In the last several months I have had the occasion to debate some of the intellectual leaders of a group called the “national conservatives.” I consider myself a conservative (on most issues, though I lean more libertarian). They are well-meaning and make some very valid points about the things that are going in the wrong direction in America culturally and economically – especially in the post-Covid world under Biden.
Sometimes it really does feel like our country is decaying. Our government-run schools are rotten, there are more suicides and more drug overdoses, our border is out of control, our debt is growing exponentially, our basic First Amendment rights are under assault, the left wants to take away our air conditioners, our cars, our gas stoves, control of our home thermostats, our cities are starting to resemble third world countries, and everything is more expensive. President Biden, who pledged to be a unifier, is driving the country over a progressive cliff.
Need I go on?But they take their argument a step further and maintain that this squeeze on middle-class/blue collar Americans predates Bidenomics, and America has experienced a 40-year secular decline of disappearing factories, income inequality, the decline of union power, and shrinking wages. (RELATED: JOSH HAMMER: The ‘New Right’ Is Here To Stay, Even If Its ‘Dead Consensus’ Critics Want It To Disappear)
There are several prominent Senate Republicans – including Marco Rubio of Florida, J.D. Vance of Ohio, and Josh Hawley of Missouri to name a few – who have dabbled in this movement. They want activist government to raise the fortunes of the middle class.
What is weird is that they are making many of the same arguments that left-wing and avowed “Democratic socialist” Bernie Sanders of Vermont is saying to his progressive supporters.
They want more restraints on “big business” (such as through anti-trust enforcement and price controls on what industries can charge), more protectionist trade policies, tax policies that provide credits and deductions for having more children, restrictions on legal immigration, and even higher taxes on the rich.

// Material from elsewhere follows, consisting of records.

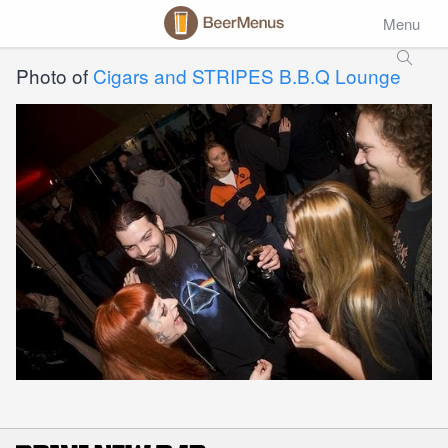
Menu
Photo of
Cigars and STRIPES B.B.Q Lounge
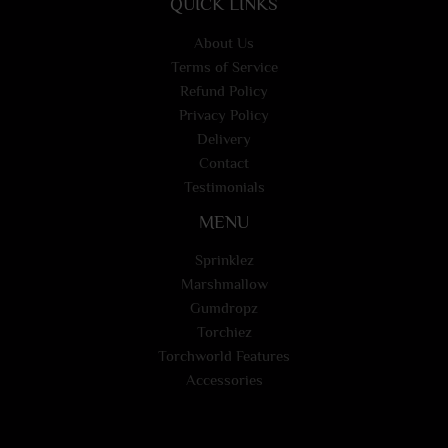
QUICK LINKS
About Us
Terms of Service
Refund Policy
Privacy Policy
Delivery
Contact
Testimonials
MENU
Sprinklez
Marshmallow
Gumdropz
Torchiez
Torchworld Features
Accessories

They are, in short, arguing for a more activist role of government for the supposed failures of the free market.
The nat cons inside and out of Congress seem to have forgotten the famous quip told by Ronald Reagan some fifty years ago: “the most frightening nine words in the English language are: “I’m from the government, and I’m here to help.”
A weird thing is happening politically in Washington. A new wing of the GOP – national conservatives or ”Nat Cons” – are adopting the declinist rhetoric of Bernie Sanders. That middle-class America has fallen behind over the last 40 years, and that all of the economic gains have gone to the richest Americans and big corporations.
Except this argument that all of the gains of the last 40 years – the greatest period of wealth creation and technological advance in world history – is flat-out false. Actually, it may be hard to appreciate given the last three depressing years of COVID-19, lockdowns, and then Bidenomics, but the last 40 years have been a golden age of prosperity for virtually every income group – including the middle class. Median family income reached $78,000 in 2020, which is $20,000 a year HIGHER than it was in 1983. That’s about a 35% after-inflation increase over the period.
Those income measures don’t include the much wider availability of more non-cash benefits – such as health care coverage, more vacation, and 401k and other retirement benefits – that make middle-class families almost 50% better off than in the late 1970s. They don’t take into account the cleaner air and water, the vast improvements in combating diseases like cancer and heart disease, the vast superiority of the quality of products we buy today, and the fact that virtually all Americans now have a device in their pockets that puts the whole world and the entire Library of Congress at their fingertips – with access that is virtually free.
Even though it is true that money can’t buy love or happiness or grace, the material well-being of the middle class and the poor is much more secure than in the supposed golden days of the 1950s, 1960s, and 1970s. I would refer readers to a book that I wrote several years ago with the late Julian Simon called “It’s Getting Better All the Time,” for a review of all the economic and financial advances for the middle class over the last 50 to 100 years. When Trump was president, the middle class made some of the fastest gains, with middle-class incomes rising by more than $6,000 in four short years. (RELATED: STEPHEN MOORE: The Left’s Green Dreams Are Going Up In Smoke)
What launched the more than $50 trillion in American wealth over the last four decades was an era of lower tax rates, freer trade, a stable dollar, declining union dominance, a vast expansion of right-to-work laws, a generous legal immigration process that allowed the U.S. to import more than 25 million talented immigrants who became Americans and expanded the pie for everyone.
I can understand why an avowed Democratic Socialist like Bernie Sanders might want to reject these realities.
What’s scary is that we now have some conservative intellectuals – who should know better – telling us that we need more government restrictions on business, less immigration, more trade protectionism, more union power, and even more redistributive tax policies. This is an ahistorical playbook that would guarantee to make America – and virtually all Americans – poorer.